Ich interessiere mich für den Deeper Pro plus, unsere Gewässer in der Gegend sind allerdings nicht tiefer als 3 m. 

Lohnt sich das Gerät bzw zeigt es noch alles ordentlich an (Boden Beschaffenheit, Fidche), auch in einer Tiefe von 1m – 2m.

Ich würde diesen auch gerne bei uns im vereinsgewässer nutzen, welches leider nur an der tiefsten Stelle von 2 m aufweist. 

Schon einmal vielen Dank vorab, bitte nur antworten wenn ihr das Gerät besitzt und es in meinen angegebenen Bereichen bereits getestet habt.


----------



## NPC2 (29. August 2018)

*AW: Deeper Fishfinder Erfahrungen*

/Push


----------



## TeeHawk (29. August 2018)

*AW: Deeper Fishfinder Erfahrungen*

Hallo!

ich kann die hier einen Screenshot von einer Aufzeichnung in der Recknitz in MV reinsetzen. Super detailiert sind die Aufnahmen des Deepers nicht. Aber ich denke für den Preis kann man auch nicht mehr erwarten...


----------



## NPC2 (30. August 2018)

*AW: Deeper Fishfinder Erfahrungen*

Hey, vielen Dank. Diese Aufnahmen waren dann ja bei 3m, funktioniert es bei 1-2 m noch genauso gut? Ich finde deine Aufnahme nicht schlecht.

Stimmt die Aufnahme denn auch genau mit dem Gewässer überein? Ich möchte halt nicht so viel Geld für das Gerät ausgeben und nachher funktioniert es nicht bei einer Tiefe von 1-2 Metern


----------



## caali (6. September 2018)

*AW: Deeper Fishfinder Erfahrungen*

Hallo PP,
hast du dich inzwischen entschieden? 

Ich habe das Teil auch und bin eigentlich sehr zufrieden.
 Es ging dir um geringe Tiefen 1 - 2m. Dafür nutzer ich ihn oft und ohne Probleme #6
https://photos.google.com/photo/AF1QipNWhKcDwUeSN79LXnslGFAXqtrJ080wbesTTIrk


https://photos.google.com/photo/AF1QipP-1MsVos16D7ZW-du5rdyRqqfsRIurXyrpQTJ0


https://photos.google.com/photo/AF1QipN4CLQ1upb3F2BblLGIcVoNNmppCk6_Nh1xrdnf


 Tiefe auf max. 5m eingestellt.
Gruß


----------



## TeeHawk (7. September 2018)

*AW: Deeper Fishfinder Erfahrungen*

Es funktioniert bei 1-2m genauso, aber natürlich wird der ausgeleuchtete Bereich immer kleiner. Ist ja kein Sidescanecholot!


----------



## NPC2 (7. September 2018)

*AW: Deeper Fishfinder Erfahrungen*

Hallo Caali & Teehawk,

Super vielen Dank für eure Rückmeldung, leider kann man die Bilder über die links nicht ansehen. Kannst du sie bitte anders Posten?

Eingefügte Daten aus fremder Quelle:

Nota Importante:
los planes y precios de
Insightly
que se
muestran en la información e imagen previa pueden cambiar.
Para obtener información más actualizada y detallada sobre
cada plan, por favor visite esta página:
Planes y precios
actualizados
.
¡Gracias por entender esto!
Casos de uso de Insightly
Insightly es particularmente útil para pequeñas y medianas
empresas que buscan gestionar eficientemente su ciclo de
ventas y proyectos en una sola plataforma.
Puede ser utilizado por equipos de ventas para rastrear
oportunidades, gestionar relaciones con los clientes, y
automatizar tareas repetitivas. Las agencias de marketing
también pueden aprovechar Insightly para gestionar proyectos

Ich hatte mich noch nicht entschieden, da hier so wenig Rückmeldungen kamen.

Kann man den abschätzen in welchem Bereich der Kegel bei 1-2 m liegt? Ist es dann nur noch punktuell oder doch noch do das man wirklich Fische in einem abstände von 50 - 100 cm sehen kann? 

Ich möchte gerne den Deeper bei uns am Vereinsweiher einsetzen um zu sehen ob noch Forellen drin sind oder nicht (dieser ist 1-2m tief und würde mich am aller meisten interessieren ) , desweiteren würde ich ihn gerne beim feedern einsetzen und einen sehr großen See erkunden. Desweiteren möchte ich mir im Winter ein bellyboot kaufen und die besten Stellen im See finden zum Raubfisch angeln.

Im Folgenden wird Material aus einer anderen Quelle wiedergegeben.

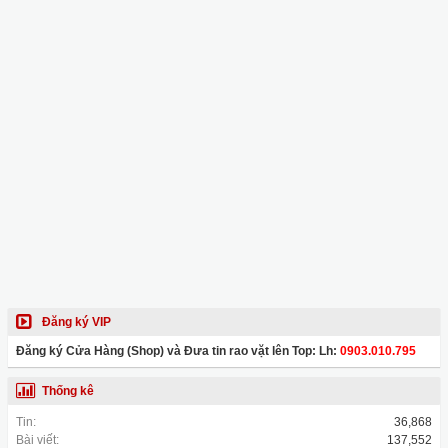
Đăng ký VIP
Đăng ký Cửa Hàng (Shop) và Đưa tin rao vặt lên Top: Lh:
0903.010.795
Thống kê
Tin:
36,868
Bài viết:
137,552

Vielen Dank vorab für eine Rückmeldung. 

Grüße


----------



## smithie (7. September 2018)

*AW: Deeper Fishfinder Erfahrungen*

Welche Fläche Du am Grund abdecken kannst, hängt von der Geberfrequenz ab - je niedriger, desto größer die Fläche.

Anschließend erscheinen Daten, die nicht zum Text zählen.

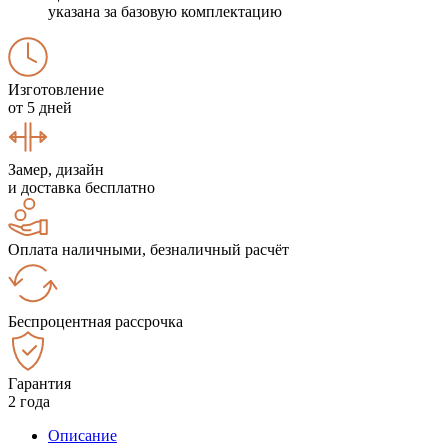
указана за базовую комплектацию
Изготовление
от 5 дней
Замер, дизайн
и доставка бесплатно
Оплата наличными, безналичный расчёт
Беспроцентная рассрочка
Гарантия
2 года
Описание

Mit den "normalen" Geberfrequenzen um die 83 kHz rechnet man etwa mit Durchmesser = Wassertiefe


----------



## Andy1803 (11. September 2018)

*AW: Deeper Fishfinder Erfahrungen*

Hab mir nen Deeper pro plus von einem Freund ausgeliehen... leider konnte er mir auch nicht zu 100% sagen welche Öse für welche Art (vom Boot, Ufer, Brücke) ist... Kann mir jemand hier helfen?


Danke


----------



## Serdo (11. September 2018)

*AW: Deeper Fishfinder Erfahrungen*

Die obere Öse für's Vertikalangeln oder vom Boot aus.
Die mittlere Öse von erhöhter Position z.B. Kai oder Spundwand.
Die untere Öse vom Ufer aus.

Alles nachzulesen in der Bedienungsanleitung:
https://deepersonar.com/wp-content/uploads/2017/01/manuals/Deeper_user_guide_German.pdf


----------



## Andy1803 (11. September 2018)

*AW: Deeper Fishfinder Erfahrungen*

Vielen Dank


----------



## Michael079 (6. Oktober 2018)

Moin zusammen. Kann mir einer sagen, was das für ein Gewinde ist für die Ösen ? Ist das metrisches oder Englisches/zöllisches gewinde ? Habe vor mir auch den Deeper Pro+ zu holen und möchte mir eine Halterung für's Boot selber bauen da die Originale ja ca.60€ kostet .

Gruß Michael


----------



## subterranea (11. Oktober 2018)

Ich möchte demnächst auch zuschlagen, und mir einen Deeper kaufen...allerdings nur die PRO-Version. Nach all dem, was ich hier gelesen habe, macht das "Plus" für mich keinen Sinn.
Eine Frage habe ich mal zum Akku. Die Geräte gibt es ja schon ein paar Jahre. Musste jemand schon mal den Akku wechseln?
Kann man das selbst erledigen?
Wie viel kostet ein neuer Akku?


----------



## LexParker2703 (11. Oktober 2018)

Also bei meinem konnte man kein Akku wechseln . Schade das keiner meiner Freunde eins hatte zum testen da hätte ich mir 100 Euro sparen können . Das billigste hook ist besser wie das ding !!!


----------



## joschi1962 (2. Juni 2019)

Servus zusammen,

ich hab folgendes Problem, dass ich aus der Datenhistorie eine Datei nicht hochgeladen bekommen.. Meckert mit der Nachricht
"Sitzungsdatei kann nicht heruntergeladen werden... hmmmm.... Meine andere Datei läd er ohne Probleme....
Auf dem Handy funktioniert es auch ohne Probleme , hatte ich auch damit katalogisiert... Hab hier alles mögliche ausprobiert aber 
keine Reaktion...
Hat damit auch schon mal jemand Schwierigkeiten?????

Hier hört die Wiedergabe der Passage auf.